(Dataset entries)
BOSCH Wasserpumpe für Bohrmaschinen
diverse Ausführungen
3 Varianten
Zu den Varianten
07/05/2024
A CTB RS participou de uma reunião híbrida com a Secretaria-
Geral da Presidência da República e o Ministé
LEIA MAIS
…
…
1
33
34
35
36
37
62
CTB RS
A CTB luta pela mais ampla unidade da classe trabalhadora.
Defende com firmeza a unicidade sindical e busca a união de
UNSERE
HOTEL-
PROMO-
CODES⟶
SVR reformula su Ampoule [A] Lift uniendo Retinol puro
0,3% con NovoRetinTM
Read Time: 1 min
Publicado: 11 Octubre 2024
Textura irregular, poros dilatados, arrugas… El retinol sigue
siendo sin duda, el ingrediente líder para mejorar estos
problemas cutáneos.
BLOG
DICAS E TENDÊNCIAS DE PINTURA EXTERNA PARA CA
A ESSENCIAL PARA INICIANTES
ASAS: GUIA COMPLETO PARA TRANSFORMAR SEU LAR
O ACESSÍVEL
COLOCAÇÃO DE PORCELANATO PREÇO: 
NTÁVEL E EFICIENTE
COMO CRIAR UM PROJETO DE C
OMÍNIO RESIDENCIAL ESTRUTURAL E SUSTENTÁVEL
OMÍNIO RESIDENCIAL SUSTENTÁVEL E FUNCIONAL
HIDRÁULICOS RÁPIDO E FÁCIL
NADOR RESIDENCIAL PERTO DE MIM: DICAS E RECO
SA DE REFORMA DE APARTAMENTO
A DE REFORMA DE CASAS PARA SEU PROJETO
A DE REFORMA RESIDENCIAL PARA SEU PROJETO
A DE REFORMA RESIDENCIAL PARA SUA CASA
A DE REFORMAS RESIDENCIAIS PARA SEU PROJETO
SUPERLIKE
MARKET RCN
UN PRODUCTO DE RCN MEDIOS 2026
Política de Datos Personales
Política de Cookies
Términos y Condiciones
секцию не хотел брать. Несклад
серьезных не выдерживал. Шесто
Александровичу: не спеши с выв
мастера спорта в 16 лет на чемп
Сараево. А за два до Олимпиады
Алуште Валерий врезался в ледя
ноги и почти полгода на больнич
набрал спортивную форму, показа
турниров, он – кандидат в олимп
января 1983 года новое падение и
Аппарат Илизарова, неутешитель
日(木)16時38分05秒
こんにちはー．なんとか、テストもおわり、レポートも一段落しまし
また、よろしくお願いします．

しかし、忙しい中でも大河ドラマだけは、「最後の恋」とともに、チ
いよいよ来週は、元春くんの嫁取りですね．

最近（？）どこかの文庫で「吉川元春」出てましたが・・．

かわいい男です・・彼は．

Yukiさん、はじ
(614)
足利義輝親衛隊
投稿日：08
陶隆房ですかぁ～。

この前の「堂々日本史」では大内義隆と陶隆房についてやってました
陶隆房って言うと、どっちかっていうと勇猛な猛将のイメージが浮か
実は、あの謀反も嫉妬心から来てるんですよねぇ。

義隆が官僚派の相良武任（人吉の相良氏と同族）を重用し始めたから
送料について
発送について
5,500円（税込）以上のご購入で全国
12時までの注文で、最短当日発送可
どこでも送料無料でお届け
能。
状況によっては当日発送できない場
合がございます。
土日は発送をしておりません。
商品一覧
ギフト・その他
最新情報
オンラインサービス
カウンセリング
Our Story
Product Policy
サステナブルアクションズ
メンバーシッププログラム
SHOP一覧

## Task statement
Each entry is to be retyped precisely as it stands.

## Response for this exercise
BOSCH Wasserpumpe für Bohrmaschinen
diverse Ausführungen
3 Varianten
Zu den Varianten
07/05/2024
A CTB RS participou de uma reunião híbrida com a Secretaria-
Geral da Presidência da República e o Ministé
LEIA MAIS
…
…
1
33
34
35
36
37
62
CTB RS
A CTB luta pela mais ampla unidade da classe trabalhadora.
Defende com firmeza a unicidade sindical e busca a união de
UNSERE
HOTEL-
PROMO-
CODES⟶
SVR reformula su Ampoule [A] Lift uniendo Retinol puro
0,3% con NovoRetinTM
Read Time: 1 min
Publicado: 11 Octubre 2024
Textura irregular, poros dilatados, arrugas… El retinol sigue
siendo sin duda, el ingrediente líder para mejorar estos
problemas cutáneos.
BLOG
DICAS E TENDÊNCIAS DE PINTURA EXTERNA PARA CA
A ESSENCIAL PARA INICIANTES
ASAS: GUIA COMPLETO PARA TRANSFORMAR SEU LAR
O ACESSÍVEL
COLOCAÇÃO DE PORCELANATO PREÇO: 
NTÁVEL E EFICIENTE
COMO CRIAR UM PROJETO DE C
OMÍNIO RESIDENCIAL ESTRUTURAL E SUSTENTÁVEL
OMÍNIO RESIDENCIAL SUSTENTÁVEL E FUNCIONAL
HIDRÁULICOS RÁPIDO E FÁCIL
NADOR RESIDENCIAL PERTO DE MIM: DICAS E RECO
SA DE REFORMA DE APARTAMENTO
A DE REFORMA DE CASAS PARA SEU PROJETO
A DE REFORMA RESIDENCIAL PARA SEU PROJETO
A DE REFORMA RESIDENCIAL PARA SUA CASA
A DE REFORMAS RESIDENCIAIS PARA SEU PROJETO
SUPERLIKE
MARKET RCN
UN PRODUCTO DE RCN MEDIOS 2026
Política de Datos Personales
Política de Cookies
Términos y Condiciones
секцию не хотел брать. Несклад
серьезных не выдерживал. Шесто
Александровичу: не спеши с выв
мастера спорта в 16 лет на чемп
Сараево. А за два до Олимпиады
Алуште Валерий врезался в ледя
ноги и почти полгода на больнич
набрал спортивную форму, показа
турниров, он – кандидат в олимп
января 1983 года новое падение и
Аппарат Илизарова, неутешитель
日(木)16時38分05秒
こんにちはー．なんとか、テストもおわり、レポートも一段落しまし
また、よろしくお願いします．

しかし、忙しい中でも大河ドラマだけは、「最後の恋」とともに、チ
いよいよ来週は、元春くんの嫁取りですね．

最近（？）どこかの文庫で「吉川元春」出てましたが・・．

かわいい男です・・彼は．

Yukiさん、はじ
(614)
足利義輝親衛隊
投稿日：08
陶隆房ですかぁ～。

この前の「堂々日本史」では大内義隆と陶隆房についてやってました
陶隆房って言うと、どっちかっていうと勇猛な猛将のイメージが浮か
実は、あの謀反も嫉妬心から来てるんですよねぇ。

義隆が官僚派の相良武任（人吉の相良氏と同族）を重用し始めたから
送料について
発送について
5,500円（税込）以上のご購入で全国
12時までの注文で、最短当日発送可
どこでも送料無料でお届け
能。
状況によっては当日発送できない場
合がございます。
土日は発送をしておりません。
商品一覧
ギフト・その他
最新情報
オンラインサービス
カウンセリング
Our Story
Product Policy
サステナブルアクションズ
メンバーシッププログラム
SHOP一覧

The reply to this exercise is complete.